Le certificat d'hébergeur infogéreur couvre l'exploitation : infrastructure virtuelle, plateforme d'hébergement des applications, administration et exploitation du système qui contient les données de santé, et sauvegarde externalisée de ces données (ANS).
Six activités au total, et un prestataire peut n'en couvrir qu'une partie. C'est la confusion la plus fréquente en cabinet : « nos données sont chez un hébergeur certifié » ne dit rien de qui administre le système au quotidien. Si votre éditeur exploite lui-même la plateforme, c'est lui qui doit être certifié pour cette activité, pas seulement le datacenter derrière.
Cloud, logiciel en ligne, serveur interne : qui est concerné
L'obligation se déclenche à l'externalisation. Si vous confiez la conservation des dossiers à un tiers qui les héberge sur ses serveurs, ce tiers doit être certifié HDS. Cela vise la plupart des situations courantes : logiciel médical en mode SaaS, dossier patient dans le cloud, service de prise de rendez-vous qui stocke des motifs de consultation, solution de télétransmission, sauvegarde externalisée, messagerie de santé.
À l'inverse, une structure qui gère elle-même son système d'information de santé, sur un serveur installé dans ses murs et sans prestataire d'hébergement, n'entre pas dans l'obligation de certification (ANS). Vous restez toutefois tenu aux obligations de sécurité du RGPD : chiffrement, sauvegardes, contrôle des accès, journalisation.

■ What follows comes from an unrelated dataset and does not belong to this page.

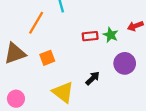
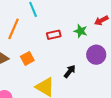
red rectangle: (90, 36) -> (54, 35), moved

Une exception existe, et elle est étroite. Confier des données pour une courte période en vue d'un traitement de saisie, de mise en forme, de matérialisation ou de dématérialisation n'est pas une activité d'hébergement au sens de la loi (article R.1111-8-8 du code de la santé publique). Cela couvre par exemple une prestation ponctuelle de numérisation d'archives, pas la conservation continue de votre dossier patient.
Le réflexe utile : dès qu'un outil « fonctionne en ligne », posez la question de l'hébergement avant de signer.
La sauvegarde de vos données entre aussi dans le périmètre
C'est le point le plus souvent oublié. La sauvegarde externalisée des données de santé est l'une des six activités couvertes par le certificat d'hébergeur infogéreur : tout organisme qui héberge, exploite le système d'information de santé ou réalise des sauvegardes pour le compte d'une structure de santé doit être certifié (ANS).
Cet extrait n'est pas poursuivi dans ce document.